Alors que la célèbre affiche électorale de 1981, mise en œuvre par Jacques Séguéla (RSCG), introduit l’exposition, c’est un documentaire sur les célébrations du bicentenaire de la Révolution française et de la Déclaration des droits de l’homme, mises en scène par Jean-Paul Goude (1989), qui l’achève. La multiplicité des nationalités des intervenants, comme Jessye Norman chantant la Marseillaise, traduit la volonté de porter un message universel. Tout proche, un grand tirage photo de Raymond Depardon, Une fissure dans le mur de Berlin devient un symbole de nouvelle liberté entre l’est et l’ouest (1989) fait, particulièrement aujourd’hui, écho à des idéaux blessés.
Dans cet intervalle chronologique (1981-1989), notre guide, virtuose et précise, a commenté une douzaine de sections thématiques, toutes très riches. Y sont retracés le nouvel engagement de l’Etat dans le secteur culturel (grands travaux, politique d’aide à la création promue par Jack Lang), mais aussi la libéralisation des médias avec la naissance de chaînes télé commerciales (Canal Plus...), dont les budgets publicitaires explosent.

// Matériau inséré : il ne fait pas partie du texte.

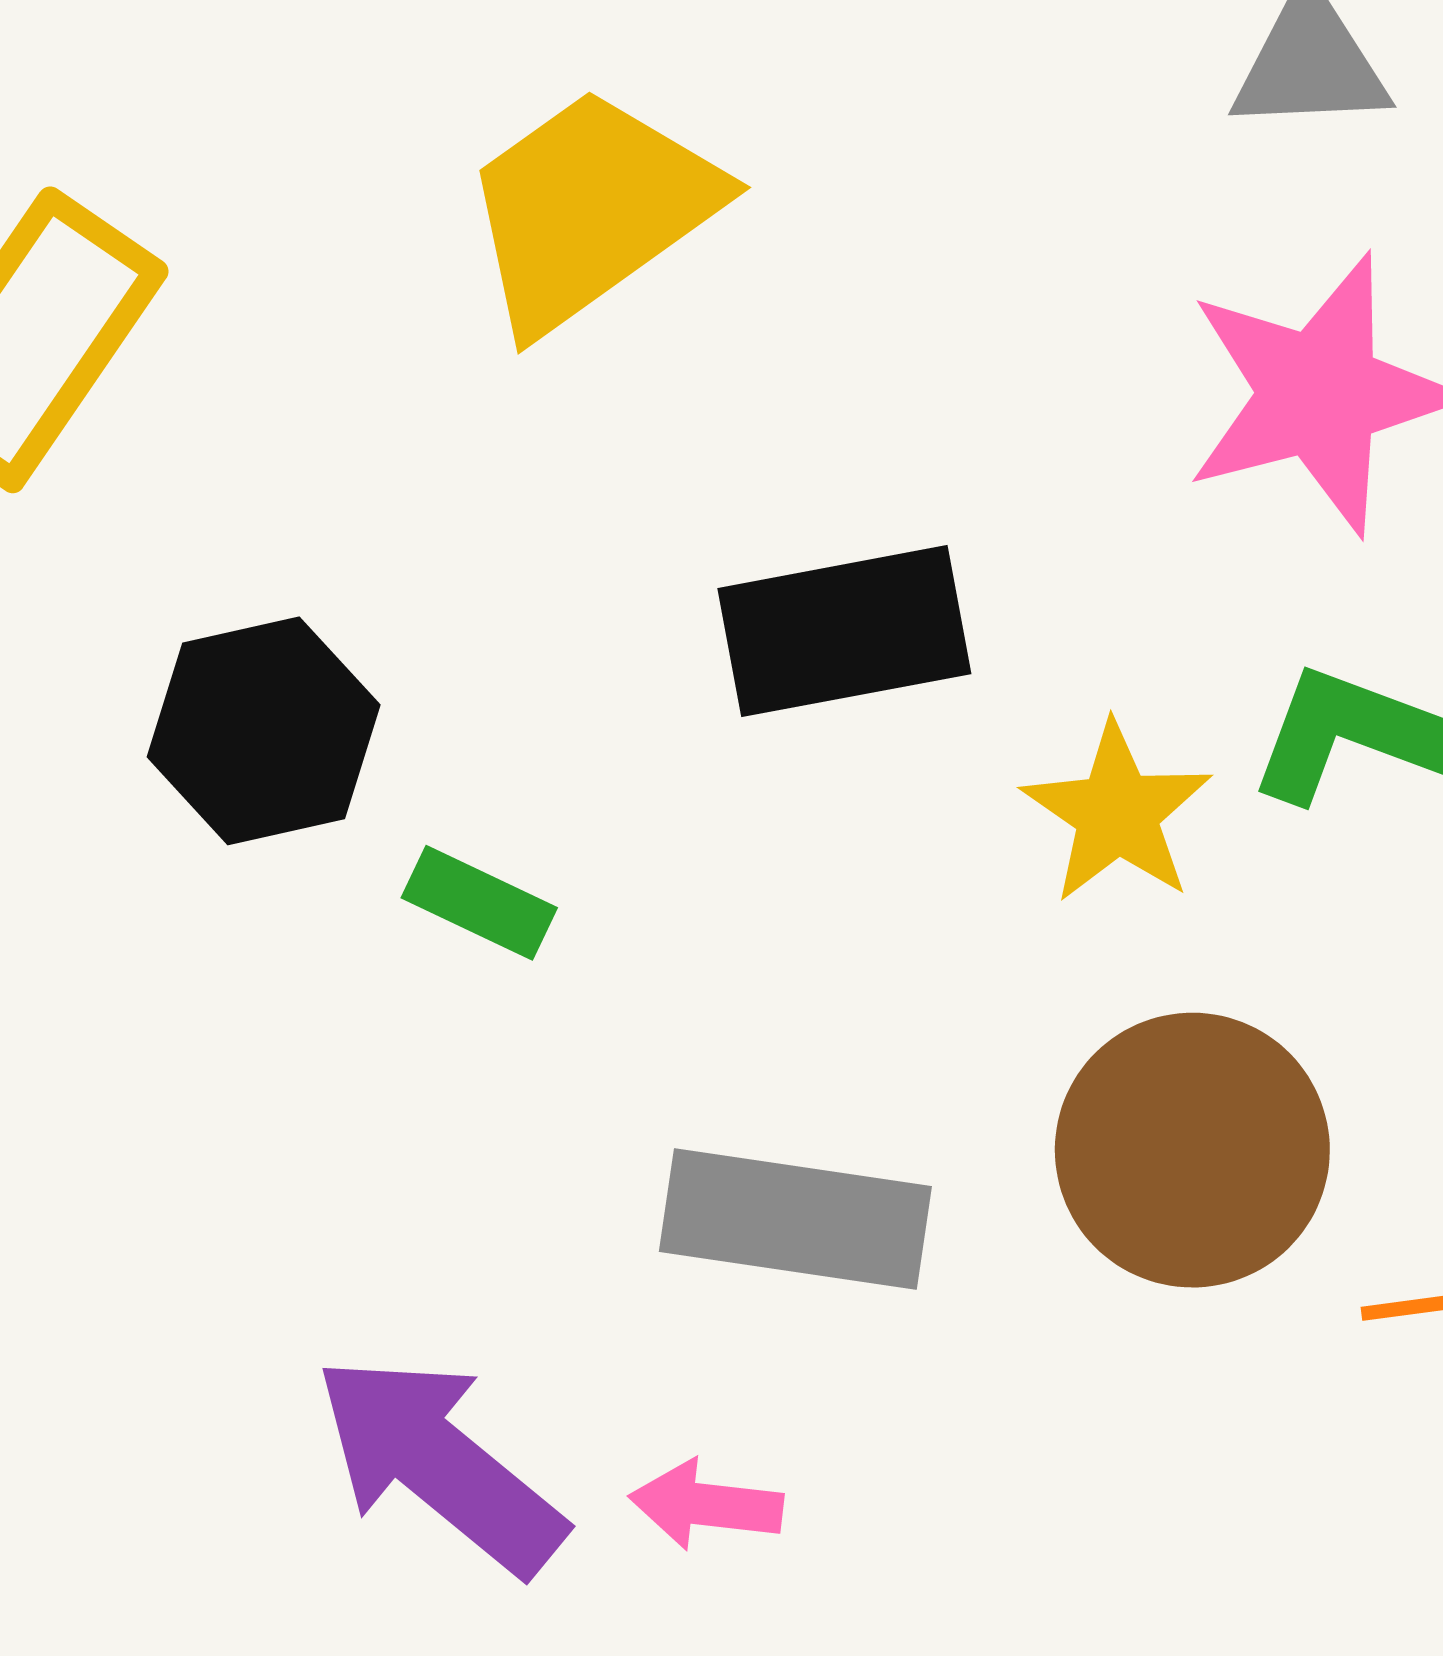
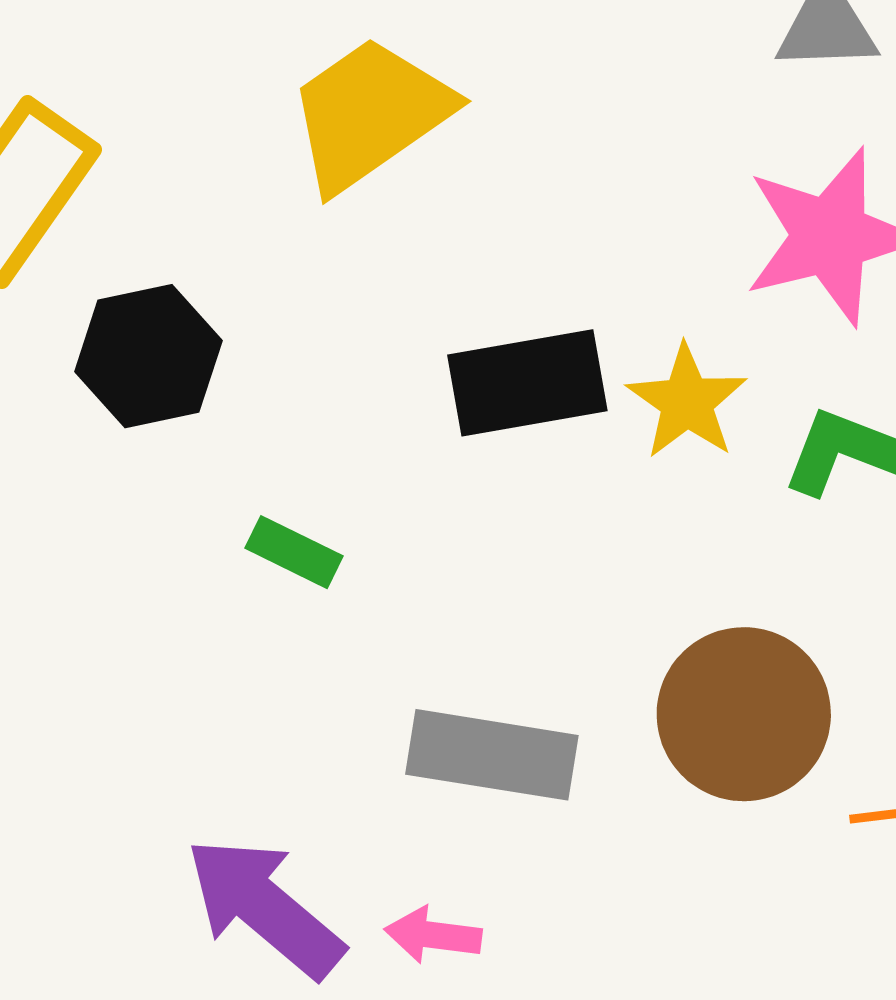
black hexagon: (264, 731) -> (148, 356), moved
yellow star: (1117, 813) -> (687, 402), moved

La « salle télé », consacrée aux clips en couleurs de Sarah Moon (Cacharel, Babyvéa), Etienne Chatillez (Eram), Jean-Paul Goude (« ticket chic, ticket choc » de la RATP), pour n’en citer que quelques-uns, est particulièrement appréciée des visiteurs et permet de retrouver le sourire après l’évocation des campagnes d’Act’Up contre le sida.
A l’opposé du marketing commercial des agences qui utilisent de plus en plus la photographie et mettent en œuvre des campagnes de plus en plus spectaculaires, des graphistes revendiquent l’affiche sociale comme lieu d’expression privilégiée.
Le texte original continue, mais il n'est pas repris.